Locally, the cost of housing is a permanent cause of social and economic problems for most people. We all need a roof over our heads and we spend the largest percentage of our income to obtain one, whether as buyers or renters. In the Bay Area, the cost of housing has risen to the point where one-third of our household income, the amount that experts say should be devoted to housing, is insufficient for that purpose. In fact, the cost puts housing in the realm of impossible for the majority of citizens.
This problem has grown worse since the 1980s, and with the exception of the bursting of the national and global mortgage bubble of 10 years ago, when many people lost housing and employment and home and rental prices fell, those same prices have steadily risen. In places like West Marin, the crisis is exacerbated by the lack of places to live. This makes it more profitable for a homeowner to create a B&B or otherwise rent to vacationers than to offer it to a tenant who lives and works here. Those lucky owners who perhaps bought their property before the excessive price increases or else inherited it now prefer to sell it for several times its original price. They stand to reap a substantial profit of hundreds of thousands or even millions of dollars. “What a deal—I bought it for 10 and sold it for a 100!” They might exclaim, as if winning the lottery.
Yet for ordinary people, this is a huge and legalized injustice. In addition to the greed, envy and resentment it generates, the situation leads to enormous inequalities between friends, relatives and neighbors. And there seems to be no solution. Task forces and community meetings come and go, with nonprofit and government agencies seeking to change things or at least curb the trend toward ordinary people losing the ability to buy or rent where they work. There doesn’t seem to be light at the end of the tunnel; even adjusted low prices are too high for most people and easily exceed the standard of a third of family income spent on housing.
One proposed solution has come in the form of Proposition 1 on the upcoming ballot. It will ask voters if California should sell $4 billion worth of bonds to be used for a housing program to help low-income people including the elderly and disabled, veterans and farmworkers (in limited numbers). That amount of money will be insufficient, however, in light of the seemingly unstoppable rise in the cost of housing.

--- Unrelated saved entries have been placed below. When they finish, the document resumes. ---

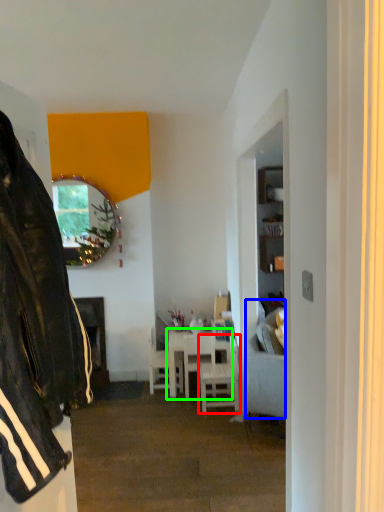 Question: Which object is the farthest from chair (highlighted by a red box)? Choose among these: studio couch (highlighted by a blue box) or table (highlighted by a green box).

Choices:
 (A) studio couch
 (B) table

Answer: (A) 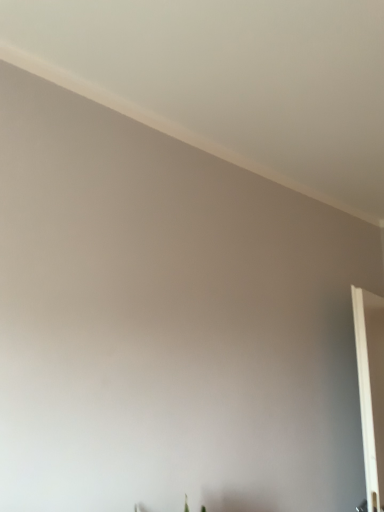 What do you see at coordinates (371, 388) in the screenshot? I see `clear glass door at right` at bounding box center [371, 388].

Identify the location of clear glass door at right. This screenshot has width=384, height=512. (371, 388).

The image size is (384, 512). I want to click on clear glass door at right, so click(x=371, y=388). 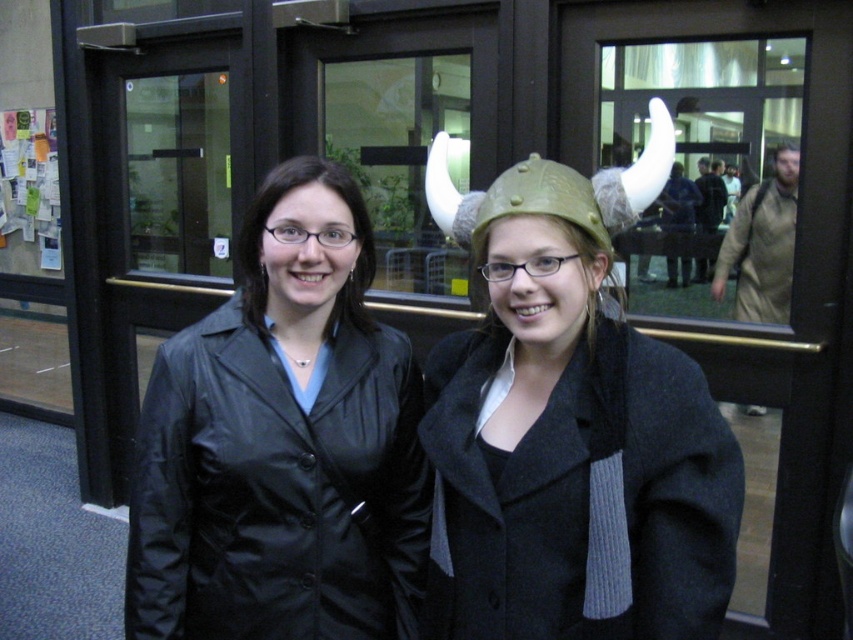 You are trying to decide which helmet to choose for a costume party. Both the gold metallic helmet at center and the matte olive green helmet at center are options. Based on their positions in the image, which one is closer to you?

The gold metallic helmet at center is closer because the matte olive green helmet at center is positioned behind it.

You are trying to determine the order of the two items in the image. Which item is placed higher up, the matte gold helmet at center or the black leather jacket at center?

The matte gold helmet at center is positioned over the black leather jacket at center, so the matte gold helmet at center is higher up.

You are trying to determine which object is closer to you in the scene. Based on the description, which one is nearer to your viewpoint between the matte gold helmet at center and the black leather jacket at center?

The matte gold helmet at center is closer to your viewpoint because it is positioned in front of the black leather jacket at center. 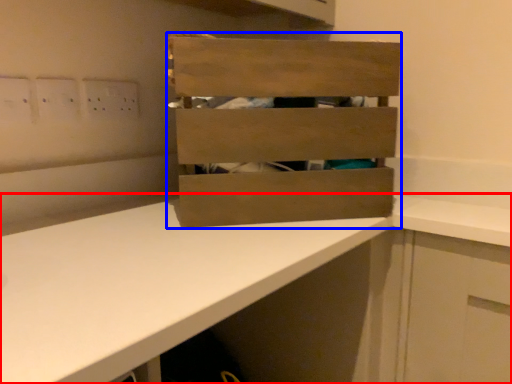 Question: Which point is further to the camera, countertop (highlighted by a red box) or crate (highlighted by a blue box)?

Choices:
 (A) countertop
 (B) crate

Answer: (B)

Into this mix of abstract, complex and subjective terms, such as economy, supply and demand and state bond, are thrust the affected: real flesh and blood people who work, sweat, eat, rest and sleep, who take their children to school, who try to have fun, who love and hate. But to do all of this, which seems so basic and simple, we must have one of the most elementary things: housing, a place of our own. If that is too expensive, too scarce and too difficult to obtain, how are we going to live?